Interview mit Dr. Marco Feuerstein – Augmented Reality in Laparoscopic Surgery

Dr. Marco Feuerstein hat sich in seiner Doktorarbeit am Lehrstuhl für Informatikanwendungen in der Medizin & Augmented Reality, TU München mit dem Thema „Augmented Reality in Laparoscopic Surgery – New Concepts for Intraoperative Multimodal Imaging“ beschäftigt. Seine Arbeit reichte er 2007 ein und setzte seine wissenschaftliche Karriere anschließend in Japan im Labor von Prof. Kensaku Mori fort. Er ist heute Mitglied des Gründerteams microDimensions. Dieses Interview wurde am 2.8.2011 in München, Deutschland geführt. (English version)

Hallo Herr Dr. Marco Feuerstein! Erzählen Sie doch kurz mit was Sie sich in Ihrer Dissertation beschäftigt haben.
Ich habe ein System entwickelt, mit dem man mit einer endoskopischen Kamera in die Leber schauen kann, ohne diese aufzuschneiden. Damit kann man Gefäße sichtbar machen, die man bei einer Operation schneiden oder clippen (Anm. d. Red.: abklemmen) muss. Mit dem System kann der Arzt beispielsweise eine Operation planen.

Wie sind Sie auf die Idee gekommen über das Thema zu promovieren?
Ich bin eigentlich schon bei der Diplomarbeit auf das Thema gestoßen. Da ging es darum Herzoperationen, die mit einem mit Endoskopkameras ausgestatteten, menschgesteuerten Roboter durchgeführt werden (Anm. d. Red.: der DaVinci® Roboter), zu verbessern. Hier war die Fragestellung, wie man das System technisch erweitern kann, um über die Kamerabilder der Endoskope noch etwas mehr zu sehen. Begonnen hat das Projekt am Deutschen Herzzentrum München, TU München und wurde dann weiterentwickelt an der Chirurgischen Klinik und Poliklinik – Innenstadt des Klinikums der Universität München. Mit dem Umzug in das Klinikum Innenstadt haben wir uns dann auch auf eine andere Körperregion konzentriert. Dabei ging es dann um abdominale Operationen in Zusammenarbeit mit Viszeralchirurgen.

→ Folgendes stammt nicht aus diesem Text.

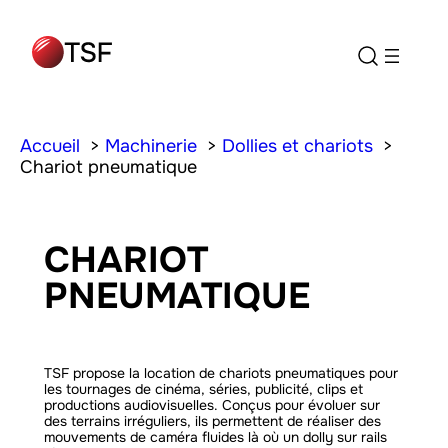
Accueil
Machinerie
Dollies et chariots
Chariot pneumatique
CHARIOT
PNEUMATIQUE
TSF propose la location de chariots pneumatiques pour
les tournages de cinéma, séries, publicité, clips et
productions audiovisuelles. Conçus pour évoluer sur
des terrains irréguliers, ils permettent de réaliser des
mouvements de caméra fluides là où un dolly sur rails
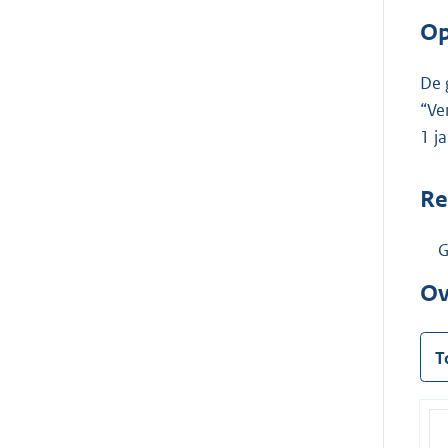
Op
De 
“Ve
1 j
Re
G
Ov
T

Wie ist der Kontakt zu den Ärzten im Klinikum Innenstadt entstanden?
Wir sind auf die Ärzte des Klinikum Innenstadt zugegangen und haben das Thema vorgeschlagen. Es bestand sofort Interesse von Seiten der Ärzte, insbesondere von MD Sandro Michael Heining. Dieser kannte dann wiederum den Laparoskopiespezialisten des Krankenhauses, Dr. Thomas Mussack.

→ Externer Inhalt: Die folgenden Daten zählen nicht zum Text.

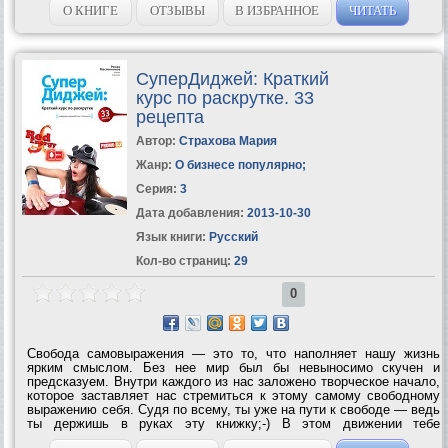
О КНИГЕ
ОТЗЫВЫ
В ИЗБРАННОЕ
ЧИТАТЬ
СуперДиджей: Краткий
курс по раскрутке. 33
рецепта
Автор:
Страхова Мария
Жанр:
О бизнесе популярно
;
Серия:
3
Дата добавления:
2013-10-30
Язык книги:
Русский
Кол-во страниц:
29
0
Свобода самовыражения — это то, что наполняет нашу жизнь
ярким смыслом. Без нее мир был бы невыносимо скучен и
предсказуем. Внутри каждого из нас заложено творческое начало,
которое заставляет нас стремиться к этому самому свободному
выражению себя. Судя по всему, ты уже на пути к свободе — ведь
ты держишь в руках эту книжку;-) В этом движении тебе
понадобится немало вдохновения, страсти, энергии — всего, что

Worin liegt die Motivation Augmented Reality und Endoskopie zu verknüpfen?
Gerade bei der Leberchirurgie, die ich als Beispielanwendung definiert hatte, ist es wichtig, die Strukturen unter der Oberfläche des Organs zu visualisieren, um mögliche Komplikationen zu vermeiden. Beispielsweise könnte man versehentlich in ein Gefäß schneiden. In diesem Fall müsste man in vielen Fällen auf eine offene OP ausweichen. Das ist natürlich für den OP- und Therapieverlauf sehr ungünstig und bedeutet, dass der Patient unnötige Schmerzen erleiden muss. Vor allem die Visualisierung von versteckten/verdeckten Strukturen ist also wichtig. Die Verbesserung der Qualität der Kamerabilder kommt beim Einsatz von Augmented Reality gratis dazu. Normalerweise sind auf Grund der Fischaugenoptik die endoskopischen Kamerabilder verzerrt. Mit Augmented Reality muss für eine exakte Überlagerung der virtuellen und der realen Kamerabilder ohnehin eine Entzerrung berechnet werden. Die Bilder erhalten dadurch einen natürlicheren Eindruck.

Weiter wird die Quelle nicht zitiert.